Directions: Starting with the line that has "阿勒纳扎尔沃娃表示，发展生物技术不仅是推动科学进步的" in the records below and ending with the line that has "Paleolit szezámos száraztészta alacsony", output those lines exactly and nothing more; omit the pictures.

(Stored entries)

▼

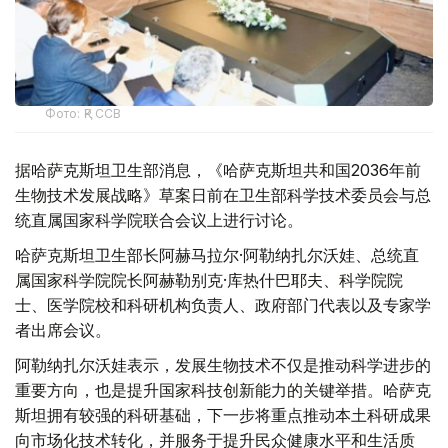
Фото: ҚР ССВ
据哈萨克斯坦卫生部消息，《哈萨克斯坦共和国2036年前
生物技术发展战略》草案日前在卫生部科学技术委员会与总
统直属国家科学院联合会议上进行讨论。
哈萨克斯坦卫生部长阿赫马拉尔·阿勒纳扎尔沃娃、总统直
属国家科学院院长阿赫勒别克·库热什巴耶夫、科学院院
士、医学院校和科研机构负责人、政府部门代表以及专家学
者出席会议。
阿勒纳扎尔沃娃表示，发展生物技术不仅是推动科学进步的
重要方向，也是提升国家科技创新能力的关键举措。哈萨克
斯坦拥有较强的科研基础，下一步将重点推动本土科研成果
向市场化技术转化，并服务于提升民众健康水平和生活质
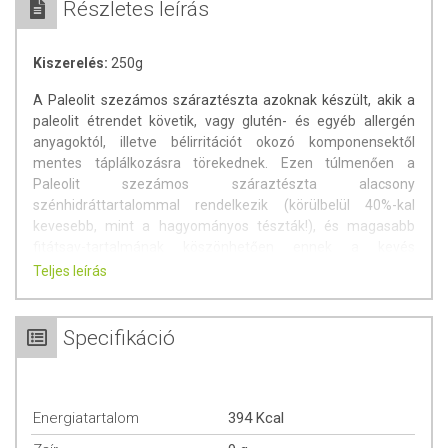
Részletes leírás
Kiszerelés:
250g
A Paleolit szezámos száraztészta azoknak készült, akik a
paleolit étrendet követik, vagy glutén- és egyéb allergén
anyagoktól, illetve bélirritációt okozó komponensektől
mentes táplálkozásra törekednek. Ezen túlmenően a
Paleolit szezámos száraztészta alacsony
szénhidráttartalommal rendelkezik (körülbelül 40%-kal
kevesebb, mint a hagyományos tészták!), és magasabb
fitátsav-tartalmának köszönhetően ennek a kevés
szénhidrátnak is csak egy része szívódik fel, mivel a
Teljes leírás
fitátsavak gátolják a keményítő cukorrá alakulását. Az
alacsony felszívódású szénhidráttartalom miatt
cukorbetegek és diétázók számára is megfelelő választás
Specifikáció
lehet.
A Paleolit szezámos száraztészta nem csupán
gluténmentes, hanem prolamin-, lektin- és szaponin-mentes
Energiatartalom
394 Kcal
is. Ezek az anyagok növelhetik a béláteresztést és a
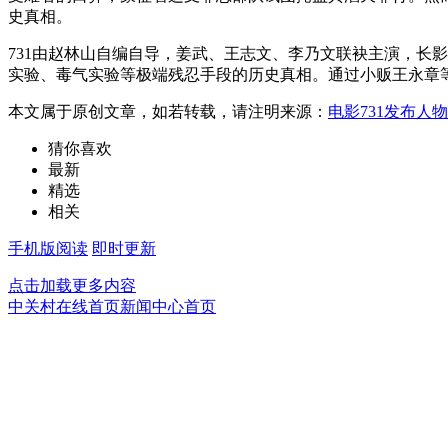
史真相。
731由赵林山自编自导，姜武、王志文、李乃文联袂主演，长影
实验、毒气实验等极端残忍手段的历史真相。通过小贩王永章
本文属于原创文章，如若转载，请注明来源：
电影731发布人
猜你喜欢
最新
精选
相关
手机版阅读
即时更新
点击加载更多内容
中关村在线首页
新闻中心首页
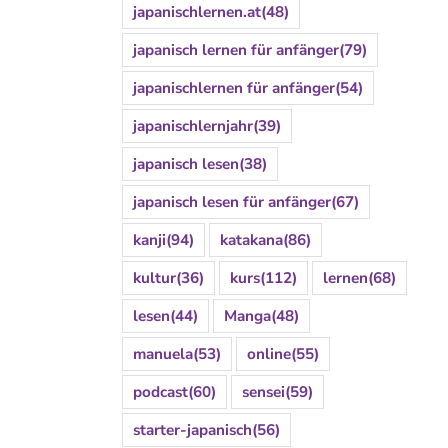
japanischlernen.at
(48)
japanisch lernen für anfänger
(79)
japanischlernen für anfänger
(54)
japanischlernjahr
(39)
japanisch lesen
(38)
japanisch lesen für anfänger
(67)
kanji
(94)
katakana
(86)
kultur
(36)
kurs
(112)
lernen
(68)
lesen
(44)
Manga
(48)
manuela
(53)
online
(55)
podcast
(60)
sensei
(59)
starter-japanisch
(56)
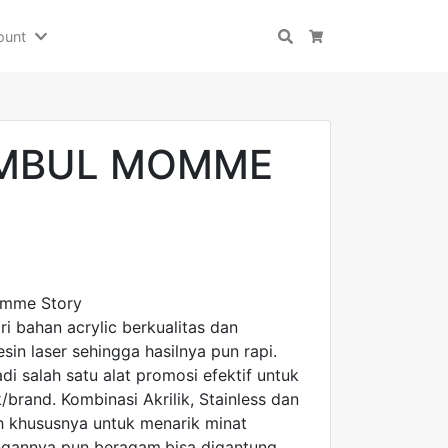
ount
Search
Cart
IMBUL MOMME
omme Story
ri bahan acrylic berkualitas dan
n laser sehingga hasilnya pun rapi.
di salah satu alat promosi efektif untuk
brand. Kombinasi Akrilik, Stainless dan
ih khususnya untuk menarik minat
gannya pun beragam,bisa digantung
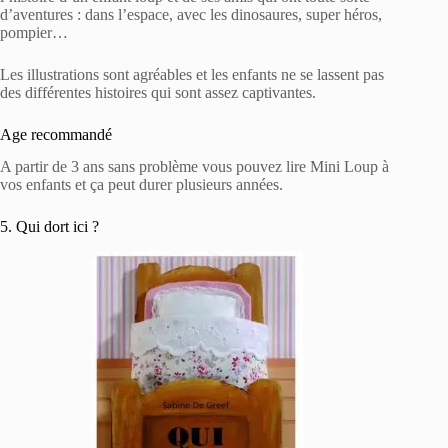
d’aventures : dans l’espace, avec les dinosaures, super héros,
pompier…
Les illustrations sont agréables et les enfants ne se lassent pas
des différentes histoires qui sont assez captivantes.
Age recommandé
A partir de 3 ans sans problème vous pouvez lire Mini Loup à
vos enfants et ça peut durer plusieurs années.
5. Qui dort ici ?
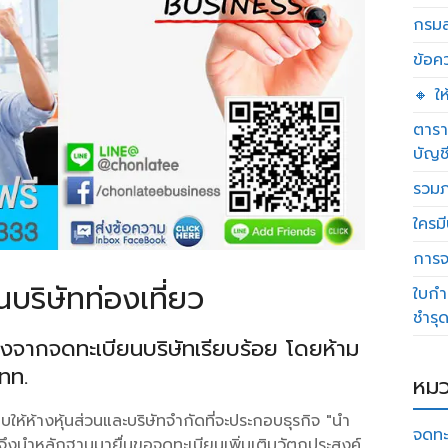
กรมส
ข้อค
🔸 ใ
ตารา
บัญช
รวมภ
ใครมี
การจด
บริษัทท่องเที่ยว
ใบกำ
ชำรุ
ลังจากจดทะเบียนบริษัทเรียบร้อย โดยห้าม
ททท.
หมว
้ห้างหุ้นส่วนและบริษัทจำกัดที่จะประกอบธุรกิจ "นำ
จดทะ
จึงนำหลักฐานมายื่นขอจดทะเบียนเพิ่มเติมวัตถุประสงค์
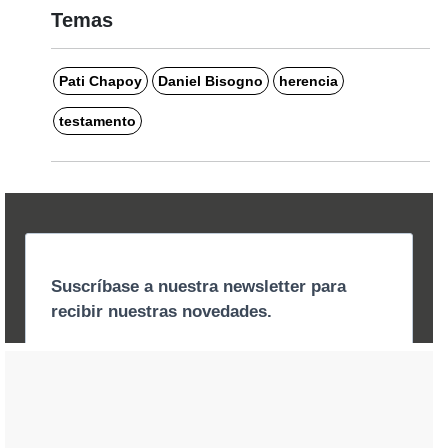
Temas
Pati Chapoy
Daniel Bisogno
herencia
testamento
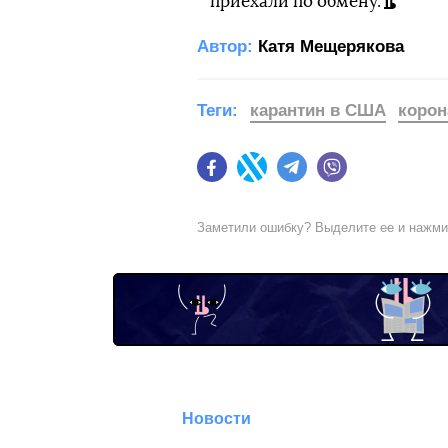
приехали по обмену.
Автор:
Катя Мещерякова
Теги:
карантин в США
корон
Facebook
Twitter
Telegram
Viber
Заметили ошибку? Выделите ее и нажм
Новости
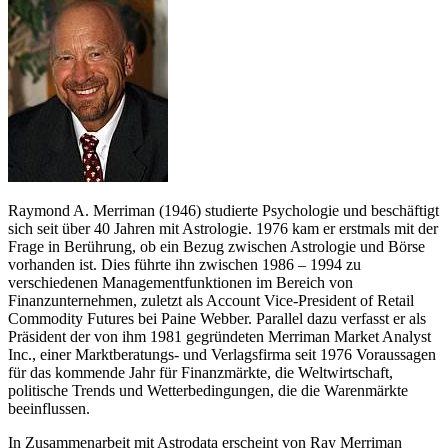
Raymond A. Merriman (1946) studierte Psychologie und beschäftigt
sich seit über 40 Jahren mit Astrologie. 1976 kam er erstmals mit der
Frage in Berührung, ob ein Bezug zwischen Astrologie und Börse
vorhanden ist. Dies führte ihn zwischen 1986 – 1994 zu
verschiedenen Managementfunktionen im Bereich von
Finanzunternehmen, zuletzt als Account Vice-President of Retail
Commodity Futures bei Paine Webber. Parallel dazu verfasst er als
Präsident der von ihm 1981 gegründeten Merriman Market Analyst
Inc., einer Marktberatungs- und Verlagsfirma seit 1976 Voraussagen
für das kommende Jahr für Finanzmärkte, die Weltwirtschaft,
politische Trends und Wetterbedingungen, die die Warenmärkte
beeinflussen.
In Zusammenarbeit mit Astrodata erscheint von Ray Merriman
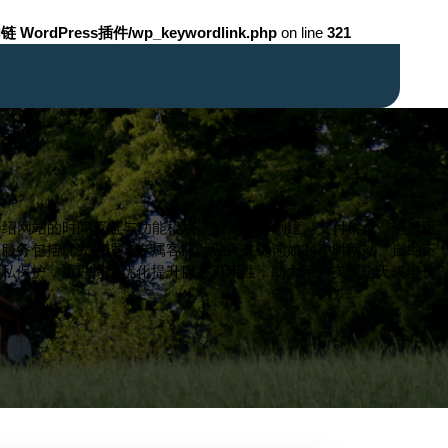
链 WordPress插件/wp_keywordlink.php
on line
321
介绍网站的时间覆盖与功能模块，涵盖订单创建、支付集成、进度跟
服务包括优先处理与专属客服。融入关键词如24小时网站、自助下
隐私保护，通过持续优化提升服务可用性，助力用户实现全天候增长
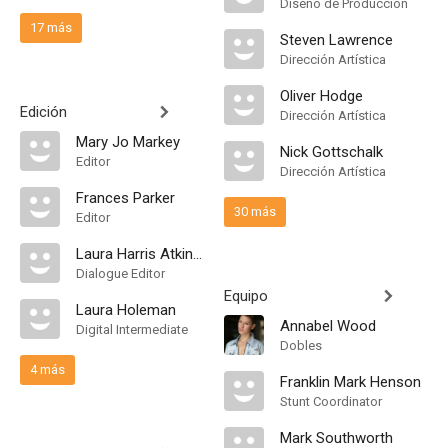
Diseño de Producción
17 más
Steven Lawrence
Dirección Artística
Oliver Hodge
Edición
Dirección Artística
Mary Jo Markey
Nick Gottschalk
Editor
Dirección Artística
Frances Parker
30 más
Editor
Laura Harris Atkinson
Dialogue Editor
Equipo
Laura Holeman
Annabel Wood
Digital Intermediate
Dobles
4 más
Franklin Mark Henson
Stunt Coordinator
Mark Southworth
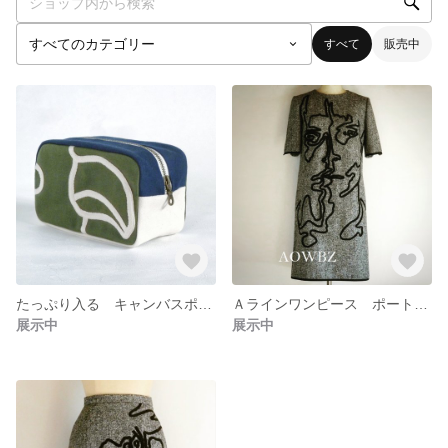
すべて
販売中
たっぷり入る キャンバスポーチ クチバシ 深緑 x ネイビー x 生成
Ａラインワンピース ポートレート
展示中
展示中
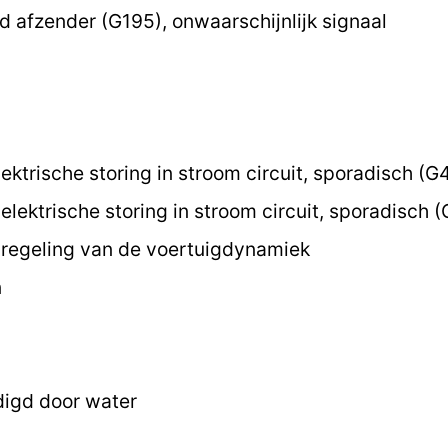
 afzender (G195), onwaarschijnlijk signaal
ektrische storing in stroom circuit, sporadisch (G
lektrische storing in stroom circuit, sporadisch 
regeling van de voertuigdynamiek
n
digd door water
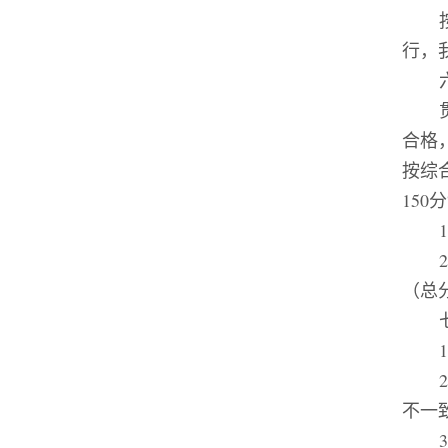
行，
合格
按综
150
分
（总
1
2
不一
3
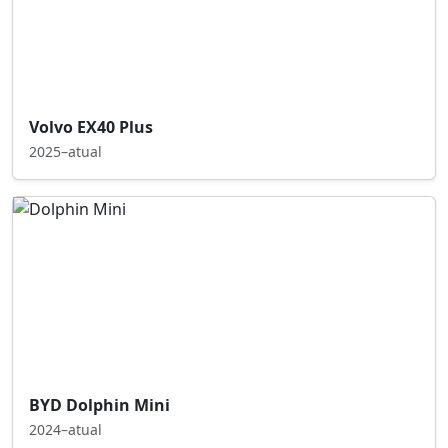
Volvo EX40 Plus
2025–atual
BYD Dolphin Mini
2024–atual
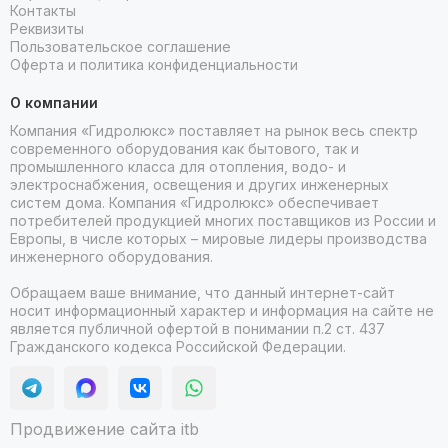
Контакты
Реквизиты
Пользовательское соглашение
Оферта и политика конфиденциальности
О компании
Компания «Гидролюкс» поставляет на рынок весь спектр
современного оборудования как бытового, так и
промышленного класса для отопления, водо- и
электроснабжения, освещения и других инженерных
систем дома. Компания «Гидролюкс» обеспечивает
потребителей продукцией многих поставщиков из России и
Европы, в числе которых – мировые лидеры производства
инженерного оборудования.
Обращаем ваше внимание, что данный интернет-сайт
носит информационный характер и информация на сайте не
является публичной офертой в понимании п.2 ст. 437
Гражданского кодекса Российской Федерации.
Продвижение сайта itb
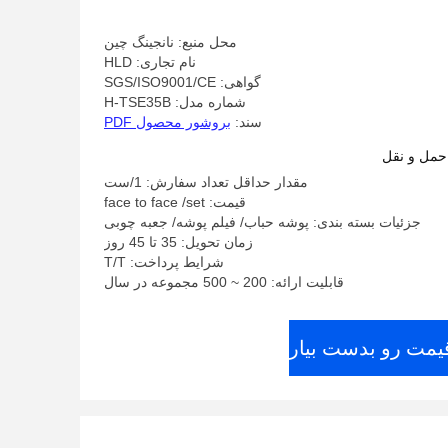
محل منبع: نانجینگ چین
نام تجاری: HLD
گواهی: SGS/ISO9001/CE
شماره مدل: H-TSE35B
سند:
بروشور محصول PDF
حمل و نقل
مقدار حداقل تعداد سفارش: 1/ست
قیمت: face to face /set
جزئیات بسته بندی: پوشه حباب/ فیلم پوشه/ جعبه چوبی
زمان تحویل: 35 تا 45 روز
شرایط پرداخت: T/T
قابلیت ارائه: 200 ~ 500 مجموعه در سال
قیمت رو بدست بیار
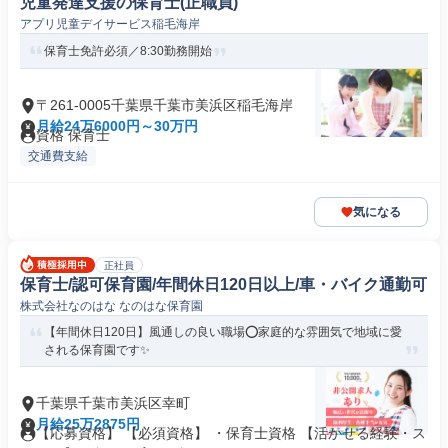
児童発達支援の保育士(正職員)
アプリ児童デイサービス稲毛海岸
保育士免許必須／8:30勤務開始
〒261-0005千葉県千葉市美浜区稲毛海岸
月給24万6000円～30万円
資格 保育士
交通費支給
気になる
正社員
保育士/認可保育園/年間休日120日以上/車・バイク通勤可
株式会社なのはな なのはな保育園
【年間休日120日】風通しの良い職場⭕家庭的な雰囲気で地域に愛
される保育園です✨
千葉県千葉市美浜区幸町
月給25万2875円
【応募資格】 【必須資格】 ・保育士資格 【活かせる経験・ス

▲

Task answer:
阿勒纳扎尔沃娃表示，发展生物技术不仅是推动科学进步的
重要方向，也是提升国家科技创新能力的关键举措。哈萨克
斯坦拥有较强的科研基础，下一步将重点推动本土科研成果
向市场化技术转化，并服务于提升民众健康水平和生活质
Részletes leírás
Kiszerelés:
250g
A Paleolit szezámos száraztészta azoknak készült, akik a
paleolit étrendet követik, vagy glutén- és egyéb allergén
anyagoktól, illetve bélirritációt okozó komponensektől
mentes táplálkozásra törekednek. Ezen túlmenően a
Paleolit szezámos száraztészta alacsony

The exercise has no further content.